De uitspraak van het EHRM in de zaak Keskin tegen Nederland (EHRM 19 januari 2021, nr. 2205/16) heeft aanleiding gegeven de eisen met betrekking tot de onderbouwing van verzoeken van de verdediging tot het oproepen en horen van getuigen bij te stellen waar het gaat om getuigen die een verklaring met een belastende strekking hebben afgelegd. In de terminologie van het EHRM betreft het dan ‘prosecution witnesses’ of getuigen à charge. Die bijstelling houdt - kort gezegd en voor zover hier van belang - in dat in bepaalde gevallen het belang bij het oproepen en horen van een getuige moet worden voorondersteld, zodat van de verdediging geen nadere onderbouwing van dit belang mag worden verlangd. Dat is aan de orde als het verzoek betrekking heeft op een getuige ten aanzien van wie de verdediging het ondervragingsrecht nog niet heeft kunnen uitoefenen, terwijl deze getuige al - in het vooronderzoek of anderszins - een verklaring heeft afgelegd met een belastende strekking. Het gaat dan om een verklaring die door de rechter voor het bewijs van het tenlastegelegde feit zou kunnen worden gebruikt of al is gebruikt (vgl. HR 20 april 2021, ECLI:NL:HR:2021:576).

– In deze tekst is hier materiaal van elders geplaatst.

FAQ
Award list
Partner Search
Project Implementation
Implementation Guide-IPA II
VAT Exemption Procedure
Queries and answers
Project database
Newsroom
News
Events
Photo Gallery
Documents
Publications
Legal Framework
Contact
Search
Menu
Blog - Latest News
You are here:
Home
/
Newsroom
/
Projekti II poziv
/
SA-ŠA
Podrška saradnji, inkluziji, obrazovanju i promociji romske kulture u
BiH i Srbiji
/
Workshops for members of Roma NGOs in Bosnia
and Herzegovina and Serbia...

In de onderhavige zaak heeft de verdediging verzocht om betrokkene 1 en betrokkene 2 als getuigen op te roepen en te horen. Dat verzoek heeft betrekking op personen die hebben deelgenomen aan met de verdachte gevoerde WhatsApp-gesprekken, waarvan een weergave is opgenomen in de door het hof gebruikte bewijsmiddelen. De uitlatingen van deze personen kunnen niet worden aangemerkt als een buiten de aanwezigheid van de verdediging afgelegde getuigenverklaring in de hiervoor bedoelde zin, waarvoor zou gelden dat geen nadere onderbouwing van het belang bij het oproepen en horen van de betreffende persoon mag worden verlangd. Het hof heeft daarom, zonder miskenning van wat is vooropgesteld, bij de beoordeling van de verzoeken tot uitgangspunt genomen dat het belang van de verdediging bij het oproepen en horen van deelnemers van die WhatsApp-gesprekken niet zonder nadere motivering kon worden aangenomen. De afwijzing door het hof van de verzoeken tot het horen van betrokkene 1 en betrokkene 2 als getuigen op de grond dat onvoldoende is onderbouwd waarom het horen van deze personen van belang is voor enige te nemen beslissing op grond van de artikelen 348 en 350 Sv en op de grond dat, voor zover het gaat om betrokkene 1, het horen niet noodzakelijk is, is daarnaast - gelet op de weergegeven onderbouwingen van de verzoeken - niet onbegrijpelijk.
Het cassatiemiddel faalt.
Lees hier de volledige uitspraak.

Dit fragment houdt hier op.